El súmmum del absurdo

Publicado por Alberto Montiel el 13/5/2010

No me andaré con rodeos. Toda la experiencia y “sabiduría” que supuestamente encontramos en los más prestigiosos diarios de la prensa salmón por boca de los mas reputados cronistas de las finanzas y la economía, no son más que puro absurdo que aspira a justificar el sinsentido “economicista”; infumables “análisis” de “expertos” a sueldo.

Eso lo veo claro como el agua, supongo que por ser una persona ajena al mundillo profesional del cuento capitalista y tener el entendimiento limpio de esa clase de perniciosa contaminación intelectual .

Veo claro, por ejemplo, el motivo que lleva a las bolsas a reaccionar muy positivamente a los mismos efectos que en el pueblo llano producen desengaño, lamento y rencor.
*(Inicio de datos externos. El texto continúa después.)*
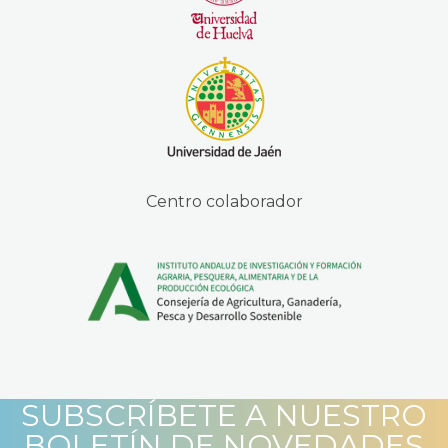
Centro colaborador
SUBSCRÍBETE A NUESTRO
BOLETÍN DE NOVEDADES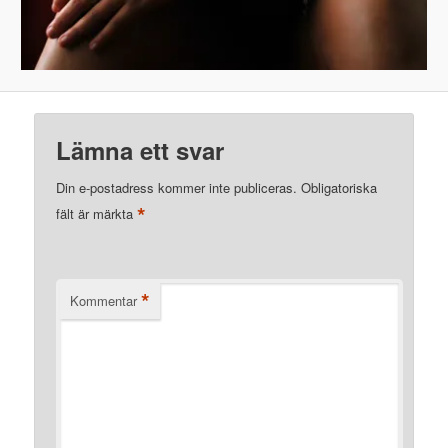
Lämna ett svar
Din e-postadress kommer inte publiceras.
Obligatoriska
*
fält är märkta
*
Kommentar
Siempre ha sucedido así; lógico, pues si los humildes pierden los ricos ganan. Hasta cierto punto, claro.

Los que tienen más, ahora necesitan que se recorten los “privilegios” de los trabajadores y pensionistas, para seguir igual o mejor, y por ello aplauden las medidas encaminadas a reducir el gasto que sólo beneficia a los pobres.

Es indispensable que el gobierno tome cartas en el asunto y proteja el sagrado derecho de los ricos a ser infinitamente más ricos, a costa de las privaciones de millones de personas si es necesario, para que puedan seguir cobrando dividendos y gozando de prestaciones multimillonarias. Es absolutamente necesario que nuestro comprometido gobierno “socialista obrero” recorte salarios a los funcionarios, congele las pensiones, retrase la jubilación, suba los impuestos indirectos y directos, y abarate el despido, entre otras medidas, para que las empresas puedan seguir siendo competitivas y el Estado pueda seguir apoyándolas y recaudando para inyectar dinero a los bancos y realizar grandes obras públicas, aunque ni unos ni otros creen ya apenas empleo.
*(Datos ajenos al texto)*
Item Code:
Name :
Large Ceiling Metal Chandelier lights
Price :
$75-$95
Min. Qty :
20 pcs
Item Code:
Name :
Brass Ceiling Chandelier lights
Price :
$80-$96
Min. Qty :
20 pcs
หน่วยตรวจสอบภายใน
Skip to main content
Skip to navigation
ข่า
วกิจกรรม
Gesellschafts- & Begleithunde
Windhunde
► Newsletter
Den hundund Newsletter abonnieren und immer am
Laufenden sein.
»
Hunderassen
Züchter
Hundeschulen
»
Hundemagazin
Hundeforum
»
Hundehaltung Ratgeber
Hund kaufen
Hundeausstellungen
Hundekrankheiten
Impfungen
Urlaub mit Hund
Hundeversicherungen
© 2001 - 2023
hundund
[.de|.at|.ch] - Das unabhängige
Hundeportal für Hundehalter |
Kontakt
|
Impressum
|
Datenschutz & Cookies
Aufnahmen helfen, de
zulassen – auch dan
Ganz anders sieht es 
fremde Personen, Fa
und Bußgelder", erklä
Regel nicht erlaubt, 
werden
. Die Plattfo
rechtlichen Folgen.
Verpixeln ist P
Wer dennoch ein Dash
Es indispensable que el gobierno tome cartas en el asunto y proteja el sagrado derecho de los ricos a ser infinitamente más ricos, a costa de las privaciones de millones de personas si es necesario”

La gente anda alterada a consecuencia de las “sabias” medidas que han tomado nuestros electos gobernantes, pero realmente no entiendo el porqué, ya que su actuación ha sido absolutamente consecuente con su política habitual, con lo que deberíamos ya estar acostumbrados, a estas alturas. No han dado ningún giro de 180º. Siguen recto; directo al desastre. Eso sí, no estamos solos, y no me refiero al resto de la “piara europea” que nos acompaña en el pelotón de cabeza. Todos los demás países “desarrollados” y “modernos” están igualmente abocados a la catástrofe, pues tenemos en común mucho, además de una clase gobernante que no se entera absolutamente de nada, o eso parece. O eso pretenden que creamos; así podríamos incluso sentir lástima de su miseria intelectual y perdonarles que nos machaquen vilmente.

Es muy fácil criticar las medidas que acaban de aprobar, y por ello no seguiré por ahí.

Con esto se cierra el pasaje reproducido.